Excerpted records
----------

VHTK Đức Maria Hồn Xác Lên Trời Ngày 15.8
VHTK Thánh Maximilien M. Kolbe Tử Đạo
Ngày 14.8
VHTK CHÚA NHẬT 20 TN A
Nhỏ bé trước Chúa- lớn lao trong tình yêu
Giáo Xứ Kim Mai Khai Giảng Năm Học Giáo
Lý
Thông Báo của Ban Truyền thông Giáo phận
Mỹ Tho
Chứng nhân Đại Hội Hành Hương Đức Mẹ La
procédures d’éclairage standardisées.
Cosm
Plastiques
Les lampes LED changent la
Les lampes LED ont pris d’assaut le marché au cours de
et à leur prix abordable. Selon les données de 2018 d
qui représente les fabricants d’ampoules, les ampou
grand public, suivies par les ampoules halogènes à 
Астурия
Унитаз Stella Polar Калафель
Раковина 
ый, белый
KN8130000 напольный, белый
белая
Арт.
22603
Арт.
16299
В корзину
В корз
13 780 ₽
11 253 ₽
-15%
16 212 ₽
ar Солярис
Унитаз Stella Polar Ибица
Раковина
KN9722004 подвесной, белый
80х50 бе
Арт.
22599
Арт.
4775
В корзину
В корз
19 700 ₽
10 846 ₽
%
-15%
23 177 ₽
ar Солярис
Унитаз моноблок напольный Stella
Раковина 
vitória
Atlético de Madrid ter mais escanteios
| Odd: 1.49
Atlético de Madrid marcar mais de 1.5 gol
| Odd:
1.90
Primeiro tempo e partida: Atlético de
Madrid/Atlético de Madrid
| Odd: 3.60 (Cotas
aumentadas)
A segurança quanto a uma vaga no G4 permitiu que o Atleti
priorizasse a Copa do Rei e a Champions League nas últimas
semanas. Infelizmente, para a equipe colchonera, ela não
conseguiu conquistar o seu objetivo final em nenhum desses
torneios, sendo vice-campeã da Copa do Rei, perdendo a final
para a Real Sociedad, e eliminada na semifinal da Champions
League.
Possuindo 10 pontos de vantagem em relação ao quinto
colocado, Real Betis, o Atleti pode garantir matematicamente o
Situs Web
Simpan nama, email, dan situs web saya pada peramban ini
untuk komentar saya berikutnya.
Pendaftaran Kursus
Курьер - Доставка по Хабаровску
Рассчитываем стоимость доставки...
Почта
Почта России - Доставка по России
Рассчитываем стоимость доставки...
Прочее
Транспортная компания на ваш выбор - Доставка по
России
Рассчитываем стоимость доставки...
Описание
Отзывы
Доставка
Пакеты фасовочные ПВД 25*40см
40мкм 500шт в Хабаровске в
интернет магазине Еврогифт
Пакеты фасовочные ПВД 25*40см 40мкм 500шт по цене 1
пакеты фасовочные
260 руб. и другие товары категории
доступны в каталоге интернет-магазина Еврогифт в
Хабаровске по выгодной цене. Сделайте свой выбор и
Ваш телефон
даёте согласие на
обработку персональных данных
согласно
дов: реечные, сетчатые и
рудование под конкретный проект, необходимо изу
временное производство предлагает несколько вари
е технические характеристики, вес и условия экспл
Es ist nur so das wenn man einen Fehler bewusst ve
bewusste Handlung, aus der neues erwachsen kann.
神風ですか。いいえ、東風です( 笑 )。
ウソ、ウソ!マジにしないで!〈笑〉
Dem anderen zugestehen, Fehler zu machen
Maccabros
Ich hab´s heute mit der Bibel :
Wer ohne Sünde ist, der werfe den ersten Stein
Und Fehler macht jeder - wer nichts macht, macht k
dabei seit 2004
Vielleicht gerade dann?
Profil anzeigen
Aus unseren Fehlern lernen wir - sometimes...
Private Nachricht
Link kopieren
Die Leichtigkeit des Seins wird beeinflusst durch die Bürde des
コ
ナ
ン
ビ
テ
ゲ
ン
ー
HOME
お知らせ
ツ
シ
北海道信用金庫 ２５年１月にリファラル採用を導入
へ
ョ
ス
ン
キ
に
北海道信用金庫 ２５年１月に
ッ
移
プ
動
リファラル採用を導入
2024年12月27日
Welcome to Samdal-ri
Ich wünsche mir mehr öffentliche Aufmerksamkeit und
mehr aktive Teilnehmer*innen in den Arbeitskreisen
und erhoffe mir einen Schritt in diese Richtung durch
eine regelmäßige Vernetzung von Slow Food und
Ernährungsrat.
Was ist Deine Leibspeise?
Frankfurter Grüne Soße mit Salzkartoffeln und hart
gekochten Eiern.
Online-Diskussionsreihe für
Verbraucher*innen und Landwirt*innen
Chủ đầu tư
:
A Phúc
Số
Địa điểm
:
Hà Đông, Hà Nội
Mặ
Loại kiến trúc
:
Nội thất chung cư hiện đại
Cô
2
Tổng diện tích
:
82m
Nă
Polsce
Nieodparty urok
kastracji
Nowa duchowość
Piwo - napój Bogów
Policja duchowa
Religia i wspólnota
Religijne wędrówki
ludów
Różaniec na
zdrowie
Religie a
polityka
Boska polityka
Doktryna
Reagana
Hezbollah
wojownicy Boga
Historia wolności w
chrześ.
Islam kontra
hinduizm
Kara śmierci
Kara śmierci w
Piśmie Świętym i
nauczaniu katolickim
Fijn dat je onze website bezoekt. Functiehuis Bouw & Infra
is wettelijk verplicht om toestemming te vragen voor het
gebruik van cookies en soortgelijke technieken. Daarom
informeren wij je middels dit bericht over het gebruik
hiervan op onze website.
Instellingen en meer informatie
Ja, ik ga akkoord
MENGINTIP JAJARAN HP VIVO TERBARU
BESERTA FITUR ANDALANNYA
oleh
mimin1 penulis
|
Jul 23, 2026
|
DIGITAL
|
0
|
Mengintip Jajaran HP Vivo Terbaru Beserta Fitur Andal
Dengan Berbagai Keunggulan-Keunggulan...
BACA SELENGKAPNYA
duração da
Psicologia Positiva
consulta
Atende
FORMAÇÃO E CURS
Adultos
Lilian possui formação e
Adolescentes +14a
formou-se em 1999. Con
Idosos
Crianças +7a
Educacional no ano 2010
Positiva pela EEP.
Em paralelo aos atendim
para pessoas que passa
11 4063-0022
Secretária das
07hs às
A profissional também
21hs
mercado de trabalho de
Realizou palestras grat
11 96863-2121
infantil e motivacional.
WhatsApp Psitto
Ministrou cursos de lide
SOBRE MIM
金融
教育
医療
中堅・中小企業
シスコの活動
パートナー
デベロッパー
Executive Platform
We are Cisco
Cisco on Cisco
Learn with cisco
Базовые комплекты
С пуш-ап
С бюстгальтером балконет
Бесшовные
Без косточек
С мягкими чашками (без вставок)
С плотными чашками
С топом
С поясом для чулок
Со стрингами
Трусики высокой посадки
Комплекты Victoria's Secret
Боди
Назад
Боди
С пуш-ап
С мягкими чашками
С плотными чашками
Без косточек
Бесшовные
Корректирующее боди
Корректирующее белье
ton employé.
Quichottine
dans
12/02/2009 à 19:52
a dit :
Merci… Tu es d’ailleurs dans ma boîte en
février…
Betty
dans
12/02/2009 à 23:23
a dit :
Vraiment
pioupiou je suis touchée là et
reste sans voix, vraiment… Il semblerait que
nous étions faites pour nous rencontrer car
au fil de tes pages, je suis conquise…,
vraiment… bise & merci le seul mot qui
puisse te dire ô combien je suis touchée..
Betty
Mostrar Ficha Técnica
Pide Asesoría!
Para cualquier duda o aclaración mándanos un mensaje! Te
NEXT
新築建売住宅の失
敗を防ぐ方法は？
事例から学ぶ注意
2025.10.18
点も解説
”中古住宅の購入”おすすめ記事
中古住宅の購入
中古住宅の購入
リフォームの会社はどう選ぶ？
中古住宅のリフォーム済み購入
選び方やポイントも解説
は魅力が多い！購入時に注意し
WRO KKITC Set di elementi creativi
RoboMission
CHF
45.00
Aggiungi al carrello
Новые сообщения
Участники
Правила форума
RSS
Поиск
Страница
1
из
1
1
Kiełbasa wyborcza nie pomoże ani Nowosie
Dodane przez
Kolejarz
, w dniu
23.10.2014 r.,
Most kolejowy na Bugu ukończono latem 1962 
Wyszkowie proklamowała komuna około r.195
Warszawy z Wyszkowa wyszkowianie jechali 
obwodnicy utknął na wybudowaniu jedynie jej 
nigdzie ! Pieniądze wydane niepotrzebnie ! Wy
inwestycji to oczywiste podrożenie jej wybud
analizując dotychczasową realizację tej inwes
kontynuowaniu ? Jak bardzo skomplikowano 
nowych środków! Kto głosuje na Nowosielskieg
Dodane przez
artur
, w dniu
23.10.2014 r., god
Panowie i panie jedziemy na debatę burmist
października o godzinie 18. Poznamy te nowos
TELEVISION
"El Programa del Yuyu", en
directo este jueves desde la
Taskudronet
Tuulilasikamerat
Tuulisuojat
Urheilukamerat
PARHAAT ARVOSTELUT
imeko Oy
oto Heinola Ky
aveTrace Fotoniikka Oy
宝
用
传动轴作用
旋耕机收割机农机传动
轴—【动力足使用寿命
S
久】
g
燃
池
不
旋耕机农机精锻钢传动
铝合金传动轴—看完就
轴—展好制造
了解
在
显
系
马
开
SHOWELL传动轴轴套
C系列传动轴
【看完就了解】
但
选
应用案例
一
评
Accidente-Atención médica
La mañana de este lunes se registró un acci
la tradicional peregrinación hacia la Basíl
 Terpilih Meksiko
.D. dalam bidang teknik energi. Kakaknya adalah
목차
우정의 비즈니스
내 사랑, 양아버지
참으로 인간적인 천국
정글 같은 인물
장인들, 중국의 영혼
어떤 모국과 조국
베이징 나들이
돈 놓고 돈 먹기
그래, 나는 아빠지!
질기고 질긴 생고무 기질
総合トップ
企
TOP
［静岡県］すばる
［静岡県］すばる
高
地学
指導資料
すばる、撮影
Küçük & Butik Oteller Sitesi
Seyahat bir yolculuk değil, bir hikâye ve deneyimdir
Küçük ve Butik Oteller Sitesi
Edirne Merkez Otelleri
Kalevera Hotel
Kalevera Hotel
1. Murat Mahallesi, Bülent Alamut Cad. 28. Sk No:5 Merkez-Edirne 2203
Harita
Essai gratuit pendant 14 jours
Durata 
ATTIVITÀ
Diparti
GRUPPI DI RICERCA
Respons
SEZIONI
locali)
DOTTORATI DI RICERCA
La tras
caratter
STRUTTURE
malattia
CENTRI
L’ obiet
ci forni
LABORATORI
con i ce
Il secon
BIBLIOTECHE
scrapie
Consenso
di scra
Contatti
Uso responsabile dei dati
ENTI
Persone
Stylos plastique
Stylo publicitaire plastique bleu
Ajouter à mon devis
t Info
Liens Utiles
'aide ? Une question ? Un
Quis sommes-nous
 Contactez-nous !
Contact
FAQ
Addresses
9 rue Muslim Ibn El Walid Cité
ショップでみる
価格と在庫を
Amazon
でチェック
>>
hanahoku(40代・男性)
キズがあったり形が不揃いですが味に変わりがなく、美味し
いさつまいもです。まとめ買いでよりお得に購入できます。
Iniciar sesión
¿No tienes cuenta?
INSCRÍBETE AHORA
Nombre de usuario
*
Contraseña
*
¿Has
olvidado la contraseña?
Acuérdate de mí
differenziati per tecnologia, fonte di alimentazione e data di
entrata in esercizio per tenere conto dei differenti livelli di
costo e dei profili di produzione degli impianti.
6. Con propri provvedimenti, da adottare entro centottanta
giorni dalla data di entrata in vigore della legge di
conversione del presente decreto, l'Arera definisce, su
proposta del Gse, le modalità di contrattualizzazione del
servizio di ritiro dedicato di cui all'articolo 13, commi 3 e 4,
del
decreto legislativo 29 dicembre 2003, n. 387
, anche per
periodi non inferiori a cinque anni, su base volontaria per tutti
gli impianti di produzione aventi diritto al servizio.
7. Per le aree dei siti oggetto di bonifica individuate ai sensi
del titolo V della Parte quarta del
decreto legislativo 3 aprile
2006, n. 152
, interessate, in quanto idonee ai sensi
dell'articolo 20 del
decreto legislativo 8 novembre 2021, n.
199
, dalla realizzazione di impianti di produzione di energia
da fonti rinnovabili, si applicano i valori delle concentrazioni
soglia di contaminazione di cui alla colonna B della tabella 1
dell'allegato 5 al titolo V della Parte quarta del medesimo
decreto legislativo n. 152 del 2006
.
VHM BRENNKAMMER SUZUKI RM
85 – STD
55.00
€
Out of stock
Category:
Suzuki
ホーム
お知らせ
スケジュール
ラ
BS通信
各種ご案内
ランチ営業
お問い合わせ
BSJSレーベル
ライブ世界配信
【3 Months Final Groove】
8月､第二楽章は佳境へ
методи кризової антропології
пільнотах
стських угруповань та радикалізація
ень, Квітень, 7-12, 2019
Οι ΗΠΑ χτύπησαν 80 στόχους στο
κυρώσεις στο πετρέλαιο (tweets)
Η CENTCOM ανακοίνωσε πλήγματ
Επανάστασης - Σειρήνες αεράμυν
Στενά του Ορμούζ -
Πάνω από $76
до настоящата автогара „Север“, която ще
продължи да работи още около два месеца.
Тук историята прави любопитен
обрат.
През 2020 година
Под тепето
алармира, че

----------

Instructions to follow
Output, please, only the lines running from the start of the entries through the line that contains "qui représente les", including both of those lines.

Result of the task
VHTK Đức Maria Hồn Xác Lên Trời Ngày 15.8
VHTK Thánh Maximilien M. Kolbe Tử Đạo
Ngày 14.8
VHTK CHÚA NHẬT 20 TN A
Nhỏ bé trước Chúa- lớn lao trong tình yêu
Giáo Xứ Kim Mai Khai Giảng Năm Học Giáo
Lý
Thông Báo của Ban Truyền thông Giáo phận
Mỹ Tho
Chứng nhân Đại Hội Hành Hương Đức Mẹ La
procédures d’éclairage standardisées.
Cosm
Plastiques
Les lampes LED changent la
Les lampes LED ont pris d’assaut le marché au cours de
et à leur prix abordable. Selon les données de 2018 d
qui représente les fabricants d’ampoules, les ampou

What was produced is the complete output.